パオロ・アルドイーノ(Tether CEO)
ビジョン: 「銀行口座を持たない人々のためのデジタルドル」
- 規模と利用状況: アルドイーノ氏は、USDTが新興市場全体で5億人のユーザーに利用されており、約**35%が貯蓄口座として使用し、取引の60~70%がステーブルコインのみ(暗号資産取引ではない)であると述べている。彼は、USDTが今や「世界で最も利用されているデジタルドル」であり、「ラストマイル、銀行口座を持たない人々のためのドル」として機能していると強調する。Tetherは、その時価総額成長の60%**がアジア、アフリカ、ラテンアメリカでの草の根利用によるものと推定している。
- 新興市場への注力: アルドイーノ氏は、米国では決済システムがすでにうまく機能しているため、ステーブルコインが提供するメリットはわずかであると指摘する。しかし、新興経済国では、ステーブルコインは決済効率を**30~40%**向上させ、高インフレ から貯蓄を保護する。彼は、自国通貨が不安定なトルコ、アルゼンチン、ベトナムにおいて、USDTが金融の生命線となっていると説明する。
- コンプライアンスと規制: アルドイーノ氏はGENIUS法を公に支持している。2025年のBanklessのインタビューで、彼は同法が「国内および海外のステーブルコインに対する強力なフレームワーク」を確立すると述べ、Tetherが海外発行体としてこれに準拠する意向であることを示した。彼はTetherの監視システムと250以上の法執行機関との協力関係を強調し、高いコンプライアンス基準が業界の成熟を助けると述べた。アルドイーノ氏は、米国のフレームワークが他国のテンプレートになると予想し、相互承認によってTetherのオフショアUSDTが広く流通するようになると予測した。

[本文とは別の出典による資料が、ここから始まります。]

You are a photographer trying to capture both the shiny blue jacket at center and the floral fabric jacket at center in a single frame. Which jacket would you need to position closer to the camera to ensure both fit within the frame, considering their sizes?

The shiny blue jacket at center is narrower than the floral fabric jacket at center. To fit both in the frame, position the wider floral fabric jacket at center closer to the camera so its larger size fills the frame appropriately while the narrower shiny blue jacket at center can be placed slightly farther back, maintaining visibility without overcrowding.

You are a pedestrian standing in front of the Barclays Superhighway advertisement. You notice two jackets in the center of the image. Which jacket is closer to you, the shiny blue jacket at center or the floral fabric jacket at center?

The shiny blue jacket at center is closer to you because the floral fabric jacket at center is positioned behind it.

- 準備金と収益性: アルドイーノ氏は、Tetherのトークンが現金および現金同等物によって完全に裏付けられていることを強調する。彼は、同社が約1,250億米ドルの米国債を保有し、1,760億米ドルの総自己資本を有しており、Tetherが米国政府債務の最大の保有者の一つであると述べた。2024年にTetherは137億米ドルの利益を上げ、彼はこれがさらに成長すると予想している。彼はTetherを米国債の分散型購入者として位置づけ、グローバルな保有者を多様化させている。
- インフラへの取り組み: アルドイーノ氏は野心的なアフリカのエネルギープロジェクトを発表した。Tetherは、それぞれ充電式バッテリーを備えた村々にサービスを提供する10万~15万基の太陽光発電マイクロステーションを建設する計画である。サブスクリプションモデル(月額約3米ドル)により、村人たちはバッテリーを交換し、USDTを決済に利用することで、分散型経済を支援する。Tetherはまた、エコシステムを拡大するためにP2P AI、通信、ソーシャルメディアプラットフォームにも投資している。

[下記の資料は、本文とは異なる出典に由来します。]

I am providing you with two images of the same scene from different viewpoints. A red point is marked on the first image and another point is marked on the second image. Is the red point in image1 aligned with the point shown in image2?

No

- 決済シフトに関する視点: アルドイーノ氏は、ステーブルコインを金融包摂にとって変革的なものと捉えており、銀行口座を持たない何十億もの人々がデジタルドルにアクセスできるようにすると考えている。彼は、ステーブルコインは銀行を置き換えるのではなく補完するものであり、高インフレ経済圏の人々にとって米国金融システムへのオンランプを提供すると主張する。また、USDTの成長が米国債への需要を多様化させ、米国政府に利益をもたらすと主張している。